Data for this exercise Start Marker
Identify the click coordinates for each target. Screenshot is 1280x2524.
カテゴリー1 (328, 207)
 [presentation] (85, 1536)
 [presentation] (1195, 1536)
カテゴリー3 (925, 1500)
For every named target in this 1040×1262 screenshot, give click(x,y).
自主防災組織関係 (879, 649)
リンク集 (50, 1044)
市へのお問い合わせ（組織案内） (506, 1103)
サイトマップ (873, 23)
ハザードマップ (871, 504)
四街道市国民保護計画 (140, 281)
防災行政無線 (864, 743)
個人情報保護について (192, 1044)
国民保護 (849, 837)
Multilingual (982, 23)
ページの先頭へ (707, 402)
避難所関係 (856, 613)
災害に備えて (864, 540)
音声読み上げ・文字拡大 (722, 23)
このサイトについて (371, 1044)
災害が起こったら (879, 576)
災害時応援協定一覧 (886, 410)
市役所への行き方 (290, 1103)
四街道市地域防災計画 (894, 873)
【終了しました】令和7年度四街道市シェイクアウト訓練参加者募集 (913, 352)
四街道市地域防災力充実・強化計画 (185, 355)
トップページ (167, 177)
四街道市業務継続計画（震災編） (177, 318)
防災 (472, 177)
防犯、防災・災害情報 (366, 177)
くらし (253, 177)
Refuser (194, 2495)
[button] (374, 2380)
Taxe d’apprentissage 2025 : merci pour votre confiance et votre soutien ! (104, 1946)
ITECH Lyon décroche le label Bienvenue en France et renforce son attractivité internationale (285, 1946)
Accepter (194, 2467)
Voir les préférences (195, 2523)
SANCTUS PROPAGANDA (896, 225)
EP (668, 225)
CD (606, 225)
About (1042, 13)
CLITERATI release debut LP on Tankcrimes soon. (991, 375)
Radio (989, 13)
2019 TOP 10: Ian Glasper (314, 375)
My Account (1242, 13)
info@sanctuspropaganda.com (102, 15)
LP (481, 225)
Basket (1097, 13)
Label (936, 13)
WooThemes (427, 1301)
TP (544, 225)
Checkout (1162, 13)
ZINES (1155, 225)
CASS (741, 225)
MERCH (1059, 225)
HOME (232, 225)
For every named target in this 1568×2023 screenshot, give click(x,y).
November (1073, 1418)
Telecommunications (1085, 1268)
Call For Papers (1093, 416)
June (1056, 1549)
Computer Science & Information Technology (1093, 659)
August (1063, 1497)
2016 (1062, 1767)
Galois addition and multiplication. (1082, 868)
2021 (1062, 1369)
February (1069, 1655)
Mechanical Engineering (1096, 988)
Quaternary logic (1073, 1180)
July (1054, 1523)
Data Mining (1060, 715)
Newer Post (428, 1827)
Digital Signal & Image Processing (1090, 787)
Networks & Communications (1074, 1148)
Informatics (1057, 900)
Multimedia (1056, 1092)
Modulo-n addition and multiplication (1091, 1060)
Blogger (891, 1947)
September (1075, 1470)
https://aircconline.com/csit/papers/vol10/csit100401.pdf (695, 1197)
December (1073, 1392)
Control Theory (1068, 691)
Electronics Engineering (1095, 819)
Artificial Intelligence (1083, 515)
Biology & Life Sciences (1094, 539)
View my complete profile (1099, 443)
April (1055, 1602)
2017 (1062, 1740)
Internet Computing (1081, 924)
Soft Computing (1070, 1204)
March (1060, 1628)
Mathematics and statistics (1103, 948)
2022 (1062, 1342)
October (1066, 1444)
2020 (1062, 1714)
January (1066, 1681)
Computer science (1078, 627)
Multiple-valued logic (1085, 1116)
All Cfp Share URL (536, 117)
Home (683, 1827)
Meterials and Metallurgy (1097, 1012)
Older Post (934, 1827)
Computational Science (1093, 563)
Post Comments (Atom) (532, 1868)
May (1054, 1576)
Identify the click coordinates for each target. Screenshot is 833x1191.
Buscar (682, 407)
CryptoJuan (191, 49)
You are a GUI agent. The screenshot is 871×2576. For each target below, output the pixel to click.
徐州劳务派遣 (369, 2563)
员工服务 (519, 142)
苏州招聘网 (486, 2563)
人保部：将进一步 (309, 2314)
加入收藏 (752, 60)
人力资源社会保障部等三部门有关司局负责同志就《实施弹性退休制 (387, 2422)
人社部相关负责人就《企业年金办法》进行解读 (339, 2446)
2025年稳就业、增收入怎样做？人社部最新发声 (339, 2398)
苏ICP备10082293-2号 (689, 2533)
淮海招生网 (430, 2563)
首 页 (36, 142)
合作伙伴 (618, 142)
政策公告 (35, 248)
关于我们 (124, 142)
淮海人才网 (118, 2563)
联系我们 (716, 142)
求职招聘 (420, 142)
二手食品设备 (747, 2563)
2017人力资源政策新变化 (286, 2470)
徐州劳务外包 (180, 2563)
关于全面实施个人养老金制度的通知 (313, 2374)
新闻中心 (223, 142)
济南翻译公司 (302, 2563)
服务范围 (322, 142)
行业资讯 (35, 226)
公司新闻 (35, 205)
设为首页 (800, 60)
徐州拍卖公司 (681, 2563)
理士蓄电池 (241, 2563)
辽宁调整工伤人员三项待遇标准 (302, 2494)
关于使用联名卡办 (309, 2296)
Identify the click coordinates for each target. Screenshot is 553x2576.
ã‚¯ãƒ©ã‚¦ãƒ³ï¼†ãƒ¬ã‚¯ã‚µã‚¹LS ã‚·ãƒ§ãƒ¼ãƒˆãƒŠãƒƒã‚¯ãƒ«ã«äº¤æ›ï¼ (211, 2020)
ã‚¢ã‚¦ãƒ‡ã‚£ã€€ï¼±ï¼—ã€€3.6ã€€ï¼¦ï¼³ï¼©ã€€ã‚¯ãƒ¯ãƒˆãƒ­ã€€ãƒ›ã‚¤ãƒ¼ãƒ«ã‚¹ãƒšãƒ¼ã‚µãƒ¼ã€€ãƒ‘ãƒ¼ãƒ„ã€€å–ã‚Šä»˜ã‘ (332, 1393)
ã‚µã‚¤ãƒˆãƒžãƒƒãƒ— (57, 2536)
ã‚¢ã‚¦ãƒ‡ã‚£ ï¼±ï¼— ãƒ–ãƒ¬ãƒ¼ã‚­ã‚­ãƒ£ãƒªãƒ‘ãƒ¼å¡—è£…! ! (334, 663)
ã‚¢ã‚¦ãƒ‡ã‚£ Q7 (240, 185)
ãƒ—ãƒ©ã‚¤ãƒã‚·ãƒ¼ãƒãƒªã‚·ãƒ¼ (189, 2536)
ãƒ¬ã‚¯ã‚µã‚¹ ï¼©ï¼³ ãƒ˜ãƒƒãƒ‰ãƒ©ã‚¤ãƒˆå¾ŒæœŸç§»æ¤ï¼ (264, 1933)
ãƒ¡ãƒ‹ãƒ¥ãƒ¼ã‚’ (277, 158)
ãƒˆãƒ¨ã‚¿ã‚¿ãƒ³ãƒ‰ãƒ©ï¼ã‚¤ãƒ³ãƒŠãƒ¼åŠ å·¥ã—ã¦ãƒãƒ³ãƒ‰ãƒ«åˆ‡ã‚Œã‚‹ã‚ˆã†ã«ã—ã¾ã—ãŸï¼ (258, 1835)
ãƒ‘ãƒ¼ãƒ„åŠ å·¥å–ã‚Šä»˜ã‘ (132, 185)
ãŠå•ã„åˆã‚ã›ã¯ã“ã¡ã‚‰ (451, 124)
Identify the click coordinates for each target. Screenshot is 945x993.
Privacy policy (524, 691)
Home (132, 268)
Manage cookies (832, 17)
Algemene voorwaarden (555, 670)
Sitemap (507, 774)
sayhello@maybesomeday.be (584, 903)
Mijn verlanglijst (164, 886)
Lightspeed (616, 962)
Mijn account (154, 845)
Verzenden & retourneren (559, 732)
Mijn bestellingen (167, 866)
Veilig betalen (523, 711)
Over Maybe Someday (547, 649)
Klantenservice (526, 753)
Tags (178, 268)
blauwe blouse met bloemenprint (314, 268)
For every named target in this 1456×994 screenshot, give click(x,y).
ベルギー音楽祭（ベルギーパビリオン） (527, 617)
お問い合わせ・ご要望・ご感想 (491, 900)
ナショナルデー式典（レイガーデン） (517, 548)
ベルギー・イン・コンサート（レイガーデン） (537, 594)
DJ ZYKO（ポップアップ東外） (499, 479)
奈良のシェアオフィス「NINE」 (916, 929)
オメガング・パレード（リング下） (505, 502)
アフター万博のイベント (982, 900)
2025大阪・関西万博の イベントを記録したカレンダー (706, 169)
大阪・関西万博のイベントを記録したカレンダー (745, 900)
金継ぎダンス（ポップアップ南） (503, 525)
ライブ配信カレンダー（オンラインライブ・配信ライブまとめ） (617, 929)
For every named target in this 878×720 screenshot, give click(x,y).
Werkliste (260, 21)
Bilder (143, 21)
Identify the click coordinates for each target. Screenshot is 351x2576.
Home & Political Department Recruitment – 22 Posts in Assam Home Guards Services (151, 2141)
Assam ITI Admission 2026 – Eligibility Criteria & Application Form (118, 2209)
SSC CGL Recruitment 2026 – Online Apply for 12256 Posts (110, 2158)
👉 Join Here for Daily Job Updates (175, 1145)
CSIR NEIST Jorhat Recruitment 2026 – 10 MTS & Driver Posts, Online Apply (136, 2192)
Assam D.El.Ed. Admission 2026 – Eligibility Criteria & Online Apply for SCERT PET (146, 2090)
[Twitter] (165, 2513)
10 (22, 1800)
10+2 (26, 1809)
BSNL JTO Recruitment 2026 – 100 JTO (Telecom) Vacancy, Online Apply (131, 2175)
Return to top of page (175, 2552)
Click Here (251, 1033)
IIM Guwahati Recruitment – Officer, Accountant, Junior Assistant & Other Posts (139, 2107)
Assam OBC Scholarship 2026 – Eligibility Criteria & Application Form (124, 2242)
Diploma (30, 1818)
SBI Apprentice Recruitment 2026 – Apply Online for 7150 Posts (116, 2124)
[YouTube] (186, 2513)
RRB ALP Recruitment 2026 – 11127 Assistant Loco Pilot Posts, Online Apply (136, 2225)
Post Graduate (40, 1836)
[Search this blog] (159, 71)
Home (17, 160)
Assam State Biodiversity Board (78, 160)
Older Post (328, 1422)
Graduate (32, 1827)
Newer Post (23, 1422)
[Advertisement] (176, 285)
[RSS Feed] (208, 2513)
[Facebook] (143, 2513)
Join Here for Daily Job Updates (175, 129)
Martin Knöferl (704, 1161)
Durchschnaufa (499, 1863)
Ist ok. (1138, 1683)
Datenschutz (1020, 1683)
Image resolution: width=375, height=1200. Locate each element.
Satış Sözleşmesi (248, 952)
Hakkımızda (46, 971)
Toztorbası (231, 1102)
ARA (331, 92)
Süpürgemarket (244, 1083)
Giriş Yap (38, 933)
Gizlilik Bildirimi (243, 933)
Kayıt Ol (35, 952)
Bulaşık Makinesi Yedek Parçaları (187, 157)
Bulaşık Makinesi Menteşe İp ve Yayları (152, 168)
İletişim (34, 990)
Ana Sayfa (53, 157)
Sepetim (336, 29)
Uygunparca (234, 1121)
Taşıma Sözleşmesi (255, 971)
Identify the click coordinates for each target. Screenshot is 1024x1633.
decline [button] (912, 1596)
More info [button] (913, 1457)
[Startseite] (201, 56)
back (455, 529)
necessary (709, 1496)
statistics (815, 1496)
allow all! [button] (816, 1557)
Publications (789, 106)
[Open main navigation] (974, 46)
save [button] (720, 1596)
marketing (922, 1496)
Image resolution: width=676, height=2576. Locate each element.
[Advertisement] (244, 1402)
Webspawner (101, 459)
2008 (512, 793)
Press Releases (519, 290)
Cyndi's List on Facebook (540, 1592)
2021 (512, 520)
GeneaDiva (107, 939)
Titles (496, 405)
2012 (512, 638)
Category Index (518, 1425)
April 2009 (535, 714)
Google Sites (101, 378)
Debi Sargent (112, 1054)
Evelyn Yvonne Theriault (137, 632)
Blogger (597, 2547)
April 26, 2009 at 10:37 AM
Data for this exercise End Marker
> **Exercise aim**
Find every line in the entries that includes the word "multiplication", then state how many there are and nothing else.

> **Your solution**
2